Workers at the National Labour Commission (NLC) are ‘fighting’ the Executive Secretary over disciplinary measures targeted at some staff over recent agitations.
They claim the management of the Commission is intimidating them and have petitioned the Minister of Employment and Social Welfare Ignatius Baffuor Awuah to intervene.
Workers of the Commission demonstrated on February 9, 2017 to press home their demands for the reinstatement of two dismissed colleagues.
The two workers had been transferred from the national headquarters to the Takoradi office since October 2016.
They pleaded for more time before they relocated but the Executive Secretary in a letter to them on February 8, 2017 said: “Your action is not only a misconduct but also a gross exhibition of insubordination. Consequently, the commission has decided to terminate your appointment with immediate effect.”
Some of the workers demonstrated on the premises of the Commission the day after to demand a withdrawal of the dismissal letters and re-instatement of their colleagues.
The minister, Ignatius Baffuor Awuah in response to media attention generated by the protest visited the premises and asked that management stalls any disciplinary action against workers until they hear from government on the issue.
A letter from the Chief Director of the ministry Sammy-Longman Attakumah dated February 20, 2017 to the Executive Secretary of the NLC said: “… the minister hereby directs a stay of execution of all administrative actions of the Commission with regards termination of appointment, postings and transfers affecting some of the staff of the Commission.”

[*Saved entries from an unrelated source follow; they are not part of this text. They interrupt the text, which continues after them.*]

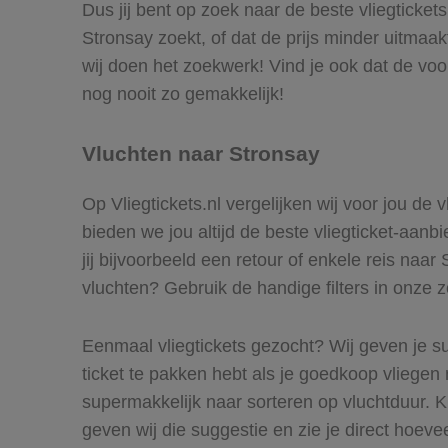
Dus jij bent op zoek naar de beste vliegticket
Stronsay zoekt, of dat de prijs minder uitmaak
wij doen het zoekwerk! Vind je ook dat de voo
nog nooit zo gemakkelijk!
Vluchten naar Stronsay
Op Vliegtickets.nl vergelijken wij voor jou de
bieden we jou altijd de beste vliegticket-aanb
jij bijvoorbeeld een retour of enkele reis naar
vluchten? Gebruik de handige filters in onze 
Eenmaal vliegtickets gezocht? Wij geven je su
ticket te pakken hebt als je goedkoop vliegen 
supermakkelijk naar sorteren op vluchtduur. 
geven wij die suggestie en zie je direct hoeve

The workers claim management of the commission has flouted this directive, citing the following actions. The commission has written to the dismissed staff in a letter dated March 29, 2017, asking them to stay away from the premises of the Labour Commission.
“…Your unwarranted visits amount to unlawful entry of the premises of the commission… You are therefore advised to stay away from the premises of the commission or you will be held liable…” the letter from the Executive Secretary said.

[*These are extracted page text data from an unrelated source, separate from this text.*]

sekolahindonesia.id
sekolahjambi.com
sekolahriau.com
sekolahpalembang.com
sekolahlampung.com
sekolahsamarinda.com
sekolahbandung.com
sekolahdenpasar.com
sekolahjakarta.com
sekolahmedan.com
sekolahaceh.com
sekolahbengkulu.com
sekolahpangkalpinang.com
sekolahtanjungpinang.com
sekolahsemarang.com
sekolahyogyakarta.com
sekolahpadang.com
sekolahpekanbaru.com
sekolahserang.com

Subsequent to that, the executive secretary has written query letters to some six staff asking them to justify why they should not be sanctioned for joining the protest.

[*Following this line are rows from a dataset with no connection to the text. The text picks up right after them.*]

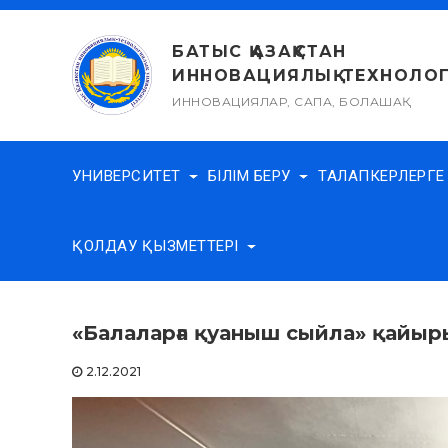
Skip
to
БАТЫС ҚАЗАҚСТАН
content
ИННОВАЦИЯЛЫҚ-ТЕХНОЛОГ
ИННОВАЦИЯЛАР, САПА, БОЛАШАҚ
УНИВЕРСИТЕТ
БІЛІМ БЕРУ
ТАЛАПКЕРЛЕРГ
ҚОЛДАУ ҚЫЗМЕТТЕРІ
«Балаларға қуаныш сыйла» қайы
2.12.2021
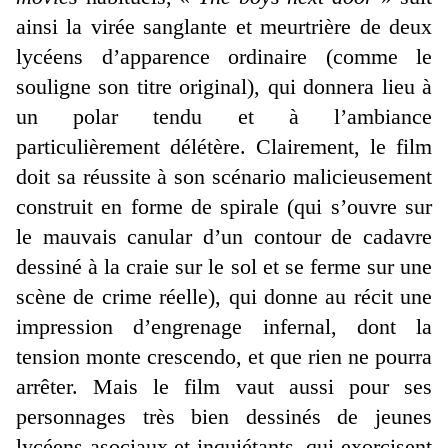
ainsi la virée sanglante et meurtrière de deux
lycéens d’apparence ordinaire (comme le
souligne son titre original), qui donnera lieu à
un polar tendu et à l’ambiance
particulièrement délétère. Clairement, le film
doit sa réussite à son scénario malicieusement
construit en forme de spirale (qui s’ouvre sur
le mauvais canular d’un contour de cadavre
dessiné à la craie sur le sol et se ferme sur une
scène de crime réelle), qui donne au récit une
impression d’engrenage infernal, dont la
tension monte crescendo, et que rien ne pourra
arrêter. Mais le film vaut aussi pour ses
personnages très bien dessinés de jeunes
lycéens asociaux et inquiétants, qui exorcisent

Again, the executive secretary has in a letter dated March 31, 2017 written to the ministry, organised labour and the Ghana Employers Association requesting that they provide members to be part of a disciplinary committee to spell out sanctions against the workers who took part in the solidarity demonstration on 9th February.
“The commission has decided to set up a tripartite disciplinary committee to investigate the conduct of the workers before the commission can impose any sanctions,” the letter said.
The executive secretary has also frozen the salaries of the two dismissed staff.
In a letter dated March 13, 2017 to the minister, the local union chairman of the Public Sector Workers Union Alex Oppong Boateng said: “….We do not only consider these developments as a clear flouting of your ministry’s directive but has raised another level of tension and if urgent action is not taken may lead to an unfortunate situation.”
They are asking the minister to reinstate the dismissed persons and withdraw the query letters.
The Ghana Federation of Labour has waded into the issue with its Secretary General Abraham Koomson asking the minister to act swiftly to restore order at the commission.
“You cannot understand why a body which is supposed to adjudicate on unfairness are themselves practicing such unfairness. I don’t even see how they can adjudicate such cases when they are brought to their attention. The Employment Minister must immediately take steps to deal with the problems happening there. I think that there is something wrong there,” he told Joy news.
Mr. Koomson says workers are gradually losing confidence in the commission’s ability to resolve labour disputes.
“We are really disappointed at the work that the commission is doing. The commission has lost focus and it is doing things anyhow. That is how come people prefer to go to court with their grievances instead of going to the commission,” Mr. Koomson added.
The NLC workers also complained in their petition that they have no conditions of service, more than a decade after the commission’s inception.
They also complained that they work under poor conditions with dilapidating structures, among others.